Rudolf Schlichter was born in Calw on 6 December 1890. He began an apprenticeship as an enamel painter in Pforzheim in 1904 and then attended the Kunstgewerbeschule in Stuttgart from 1907 to 1910. He continued his studies at the Kunstakademie in Karlsruhe until 1916. He was drafted into the army, but released again after entering into a hunger strike and returned to Karlsruhe. Schlichter moved to Berlin in 1919 and joined the revolutionary "Novembergruppe". Then he associated himself with the Dadaists and later joined the Communist party. He left the "Novembergruppe" in 1920 and became the secretary of the Communist artist association "Rote Gruppe" in 1924.
Schlichter was soon considered one of the most important members of the "Neue Sachlichkeit"; Bert Brecht, Alfred Döblin, Oskar Maria Graf, Erich Kästner and Egon Erwin Kisch were among his friends. He made his living during this period with drawings and illustrations for various publishers. Schlichter abandoned the workers' movement at the end of the 1920s and associated with conservative intellectuals such as Ernst Jünger and re-joined the Catholic church.
At the end of his Dada-period Schlichter became a representative of the veristic wing of the "Neue Sachlichkeit". Art became his weapon in the political fight against the upper classes and militarism. His favoured sujets were depictions of the city, street scenes, the sub-culture of the intellectual bohème and the underworld, portraits and erotic scenes.
At the beginning of the 1930s Schlichter wrote his autobiography in two volumes: "Das widerspänstige Fleisch" and "Tönerne Flüsse".

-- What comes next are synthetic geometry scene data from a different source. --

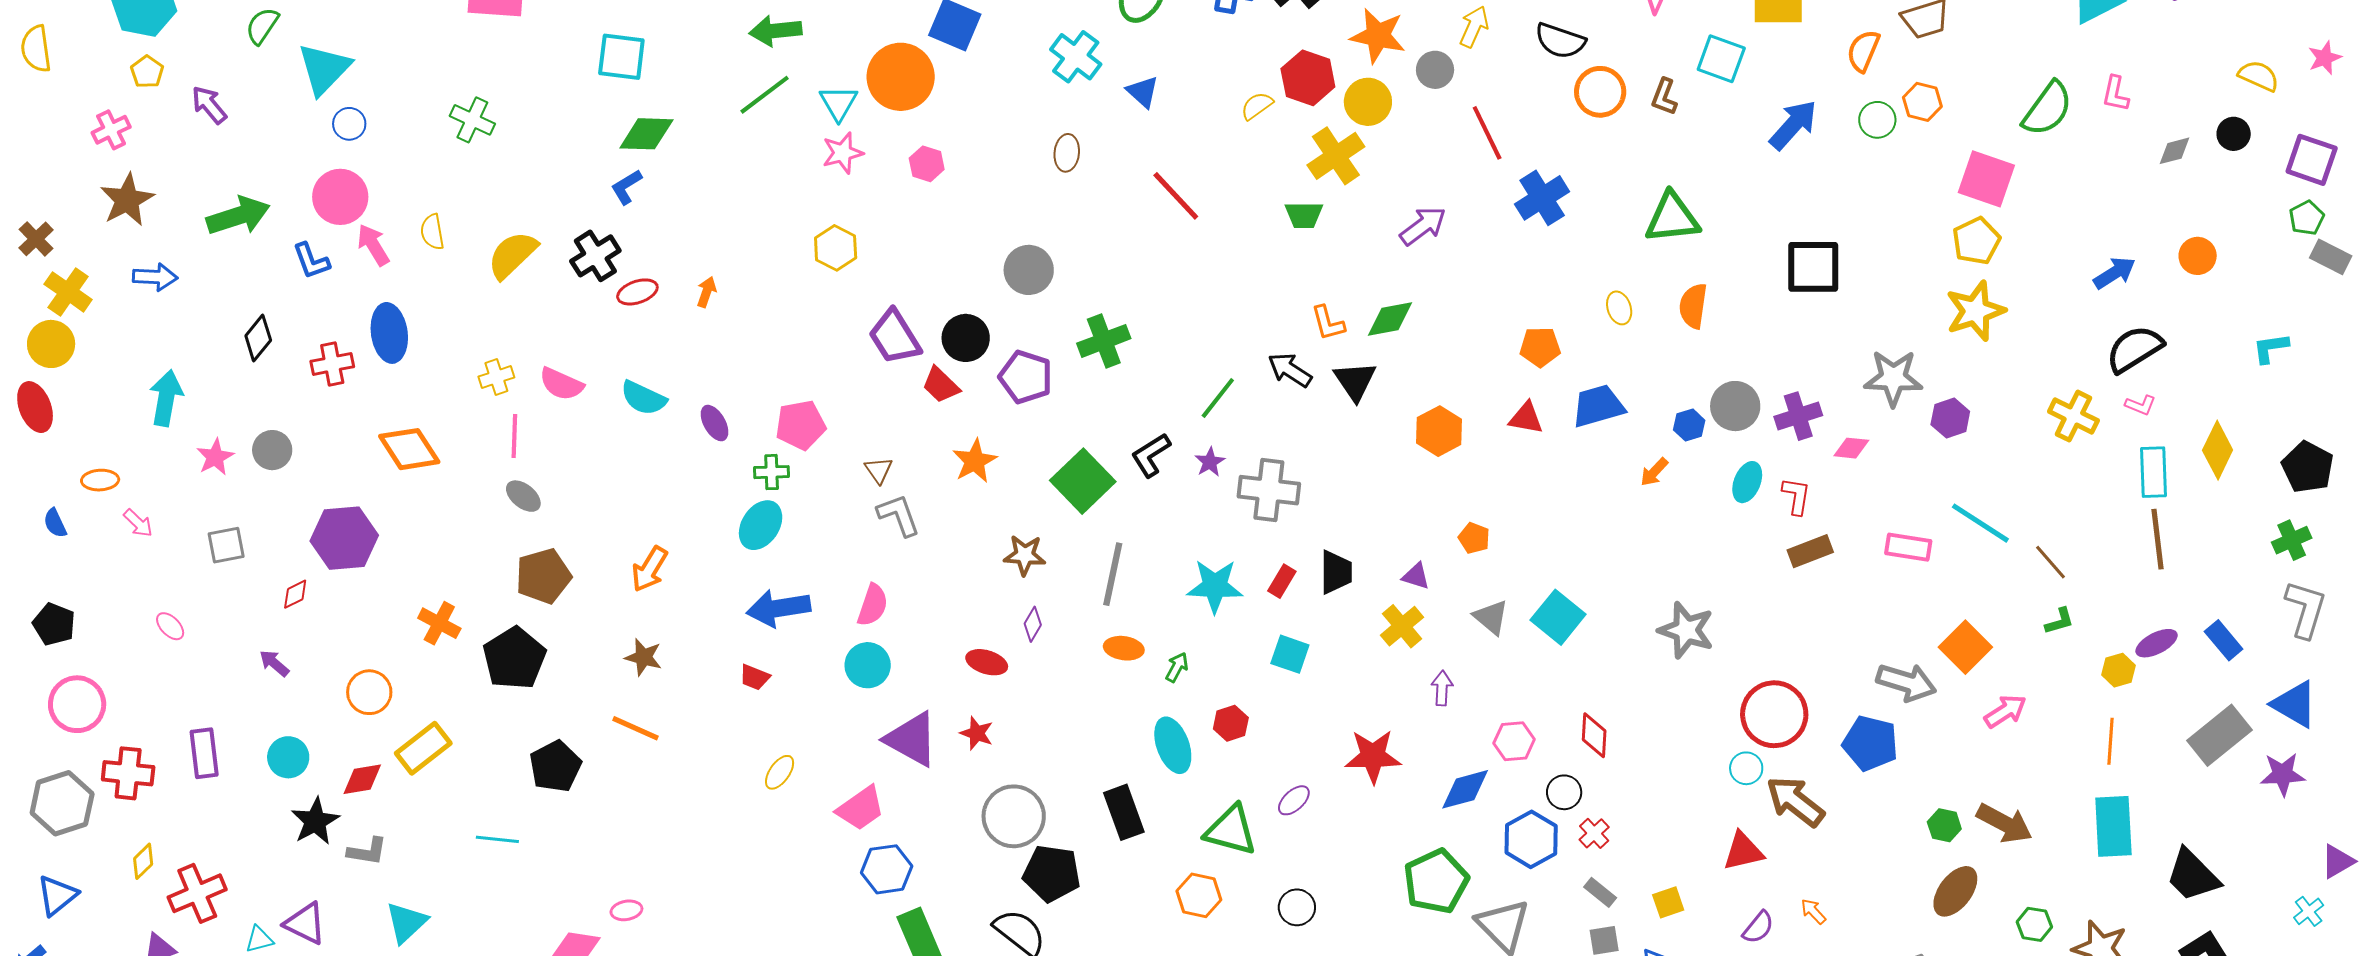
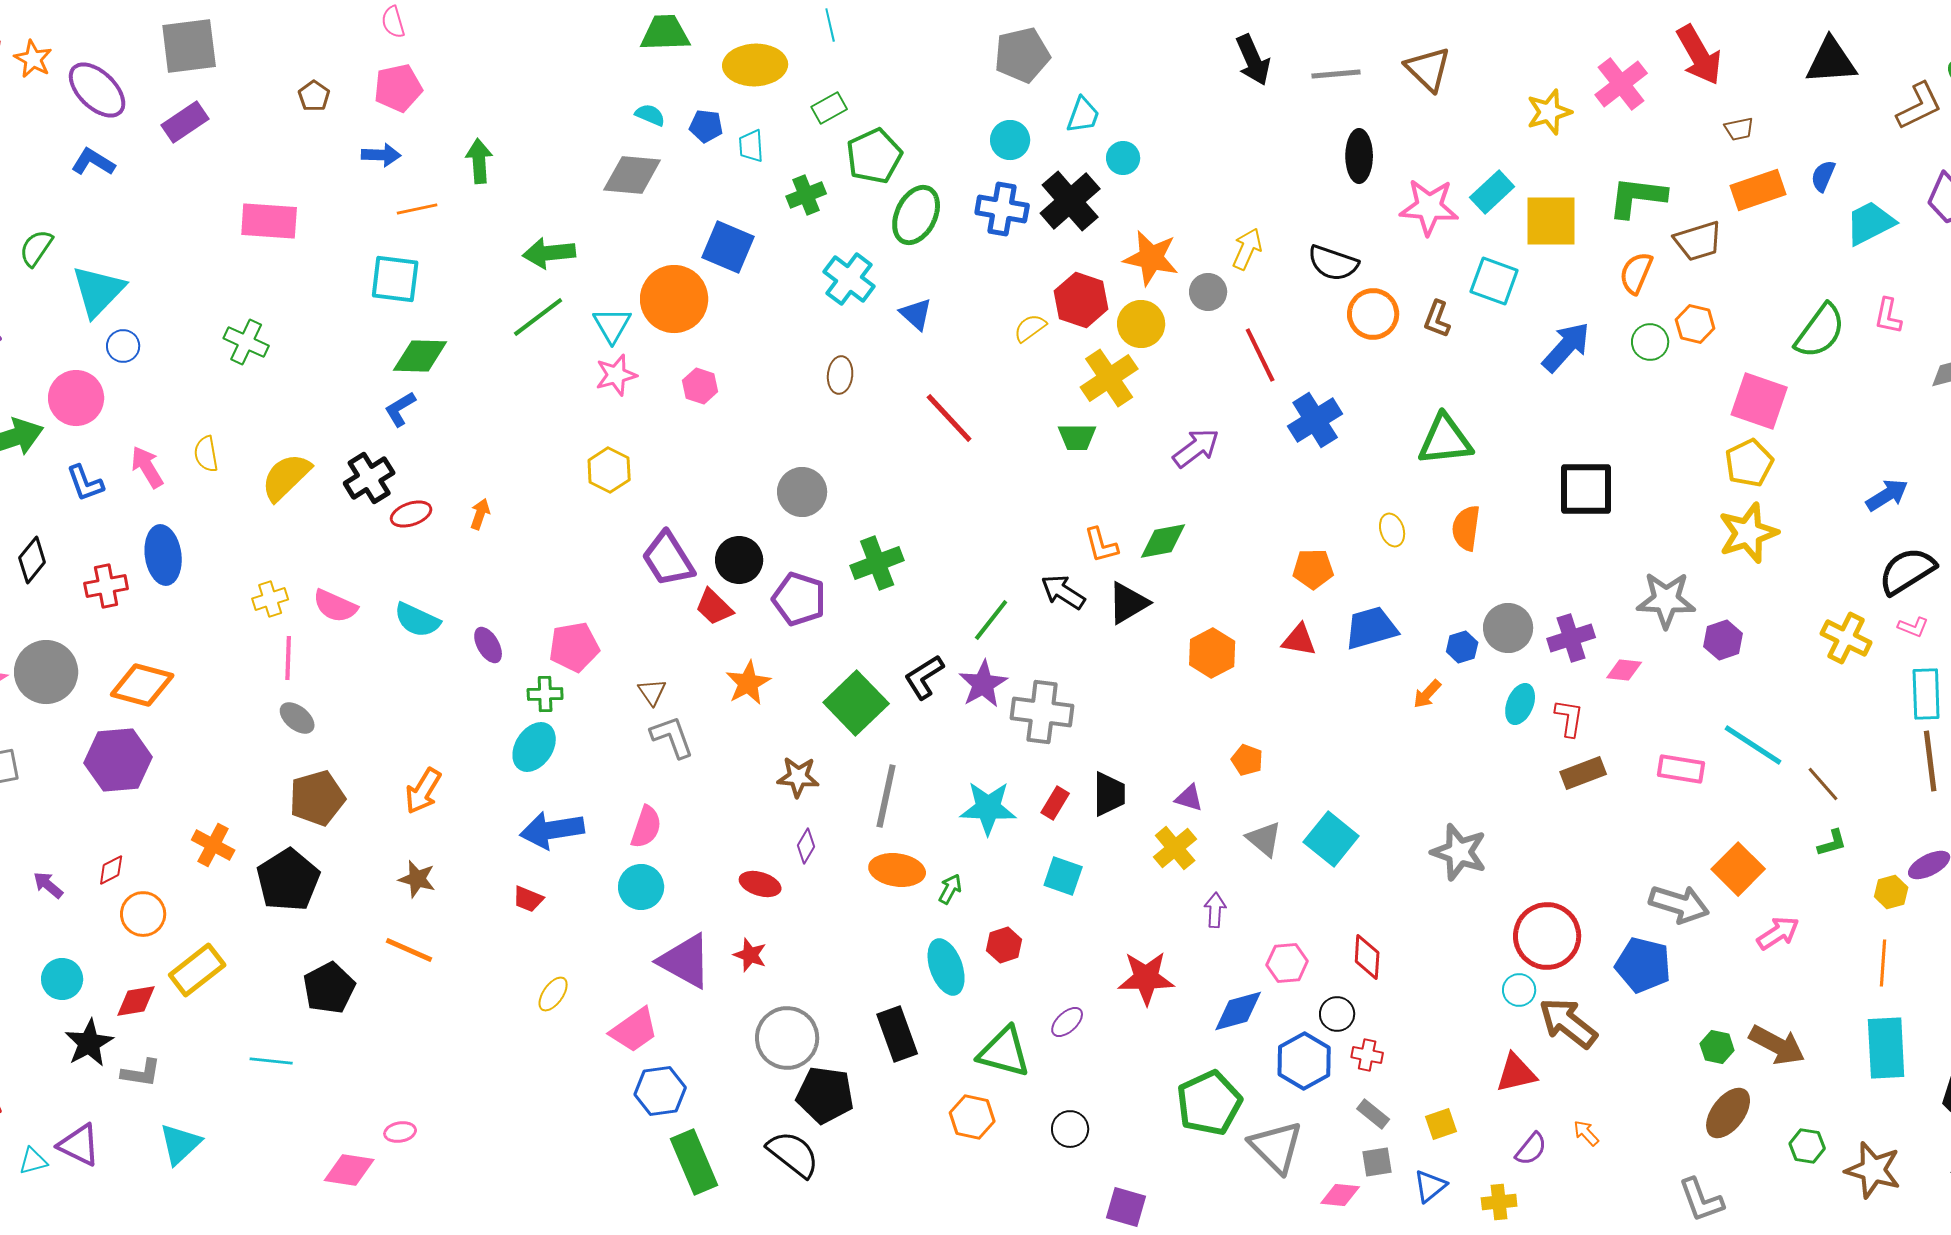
pink circle: (340, 197) -> (76, 398), moved
black triangle: (1355, 381) -> (1128, 603), turned 33
orange diamond: (409, 449) -> (142, 685), moved, turned -42
gray circle: (272, 450) -> (46, 672), size x1.6
purple star: (1210, 462) -> (983, 684), size x1.6
red diamond: (295, 594) -> (111, 870), moved
orange ellipse: (1124, 648) -> (897, 870), size x1.4
red cross: (1594, 833) -> (1367, 1055), turned -36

A regime-critical drawing which Schlichter made for the Catholic youth magazine "Junge Front" led to his expulsion from the "Reichskammer der Bildenden Künste" in 1934, other works were confiscated and shown at the exhibition "Entartete Kunst".
In 1939 the artist moved to Munich contacted a circle of catholics around the magazine "Hochland" during the following years. This circle also included the publisher C. Muth, Theodor Hacker and Hans Scholl. In 1942 some of Schlichter's works burned in the destruction of his studio through bombs.

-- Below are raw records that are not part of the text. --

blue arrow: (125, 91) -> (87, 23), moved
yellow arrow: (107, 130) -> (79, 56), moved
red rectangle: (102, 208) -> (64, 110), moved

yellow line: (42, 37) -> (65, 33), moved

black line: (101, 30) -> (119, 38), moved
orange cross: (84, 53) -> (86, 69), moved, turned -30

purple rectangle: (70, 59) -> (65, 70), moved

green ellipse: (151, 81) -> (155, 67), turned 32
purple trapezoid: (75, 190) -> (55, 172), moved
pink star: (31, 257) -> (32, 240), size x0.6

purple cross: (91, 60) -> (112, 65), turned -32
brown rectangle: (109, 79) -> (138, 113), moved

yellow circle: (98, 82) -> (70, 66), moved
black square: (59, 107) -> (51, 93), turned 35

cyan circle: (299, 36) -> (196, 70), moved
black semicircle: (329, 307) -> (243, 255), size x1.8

One year after the war in 1946, Schlichter participated in the "1. Deutsche Kunstausstellung" in Dresden, in which he came to the fore with his surrealistic late works. He explained his turn to Surrealism in his text "Das Abenteuer der Kunst", which was published by the Rowohlt Verlag in 1949.
After a short illness Rudolf Schlichter died in Munich on 3 May 1955.